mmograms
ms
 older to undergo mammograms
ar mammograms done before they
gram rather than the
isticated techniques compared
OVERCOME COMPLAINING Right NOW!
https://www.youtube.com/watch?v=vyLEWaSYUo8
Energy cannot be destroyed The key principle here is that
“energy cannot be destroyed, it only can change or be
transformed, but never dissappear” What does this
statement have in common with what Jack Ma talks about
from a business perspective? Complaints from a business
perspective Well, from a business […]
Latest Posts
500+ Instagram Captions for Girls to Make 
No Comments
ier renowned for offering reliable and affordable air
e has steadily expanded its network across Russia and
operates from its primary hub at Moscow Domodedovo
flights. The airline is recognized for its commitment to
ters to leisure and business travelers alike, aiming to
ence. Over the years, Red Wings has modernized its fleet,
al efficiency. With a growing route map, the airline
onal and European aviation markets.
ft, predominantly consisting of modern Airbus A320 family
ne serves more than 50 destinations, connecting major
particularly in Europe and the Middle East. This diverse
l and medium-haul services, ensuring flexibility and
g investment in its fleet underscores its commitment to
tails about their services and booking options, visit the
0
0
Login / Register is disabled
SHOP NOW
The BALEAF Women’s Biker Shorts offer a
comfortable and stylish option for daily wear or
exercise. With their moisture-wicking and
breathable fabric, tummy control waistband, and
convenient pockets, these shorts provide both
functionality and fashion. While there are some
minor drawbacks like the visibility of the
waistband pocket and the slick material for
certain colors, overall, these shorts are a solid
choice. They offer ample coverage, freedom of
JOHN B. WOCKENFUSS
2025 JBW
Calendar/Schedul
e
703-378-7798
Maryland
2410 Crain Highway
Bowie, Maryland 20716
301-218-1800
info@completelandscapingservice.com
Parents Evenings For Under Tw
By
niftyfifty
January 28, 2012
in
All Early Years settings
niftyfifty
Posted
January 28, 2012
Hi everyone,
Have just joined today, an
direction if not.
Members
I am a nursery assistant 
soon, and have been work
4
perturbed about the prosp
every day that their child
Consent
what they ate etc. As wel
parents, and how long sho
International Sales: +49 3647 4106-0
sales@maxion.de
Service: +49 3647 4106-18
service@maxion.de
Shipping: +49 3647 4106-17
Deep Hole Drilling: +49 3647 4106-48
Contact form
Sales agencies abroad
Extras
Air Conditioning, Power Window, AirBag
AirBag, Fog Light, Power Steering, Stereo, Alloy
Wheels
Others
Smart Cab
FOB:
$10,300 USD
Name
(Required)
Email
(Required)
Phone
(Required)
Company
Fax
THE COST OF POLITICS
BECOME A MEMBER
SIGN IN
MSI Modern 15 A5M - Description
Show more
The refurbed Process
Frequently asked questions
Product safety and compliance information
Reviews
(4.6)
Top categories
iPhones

> _REQUIREMENT_: Reproduce word for word the material above, beginning with the line that contains "e has steadily" and ending with the line that contains "Air Conditioning, Power Window, AirBag".

> _ANSWER TO THIS PROBLEM_:
e has steadily expanded its network across Russia and
operates from its primary hub at Moscow Domodedovo
flights. The airline is recognized for its commitment to
ters to leisure and business travelers alike, aiming to
ence. Over the years, Red Wings has modernized its fleet,
al efficiency. With a growing route map, the airline
onal and European aviation markets.
ft, predominantly consisting of modern Airbus A320 family
ne serves more than 50 destinations, connecting major
particularly in Europe and the Middle East. This diverse
l and medium-haul services, ensuring flexibility and
g investment in its fleet underscores its commitment to
tails about their services and booking options, visit the
0
0
Login / Register is disabled
SHOP NOW
The BALEAF Women’s Biker Shorts offer a
comfortable and stylish option for daily wear or
exercise. With their moisture-wicking and
breathable fabric, tummy control waistband, and
convenient pockets, these shorts provide both
functionality and fashion. While there are some
minor drawbacks like the visibility of the
waistband pocket and the slick material for
certain colors, overall, these shorts are a solid
choice. They offer ample coverage, freedom of
JOHN B. WOCKENFUSS
2025 JBW
Calendar/Schedul
e
703-378-7798
Maryland
2410 Crain Highway
Bowie, Maryland 20716
301-218-1800
info@completelandscapingservice.com
Parents Evenings For Under Tw
By
niftyfifty
January 28, 2012
in
All Early Years settings
niftyfifty
Posted
January 28, 2012
Hi everyone,
Have just joined today, an
direction if not.
Members
I am a nursery assistant 
soon, and have been work
4
perturbed about the prosp
every day that their child
Consent
what they ate etc. As wel
parents, and how long sho
International Sales: +49 3647 4106-0
sales@maxion.de
Service: +49 3647 4106-18
service@maxion.de
Shipping: +49 3647 4106-17
Deep Hole Drilling: +49 3647 4106-48
Contact form
Sales agencies abroad
Extras
Air Conditioning, Power Window, AirBag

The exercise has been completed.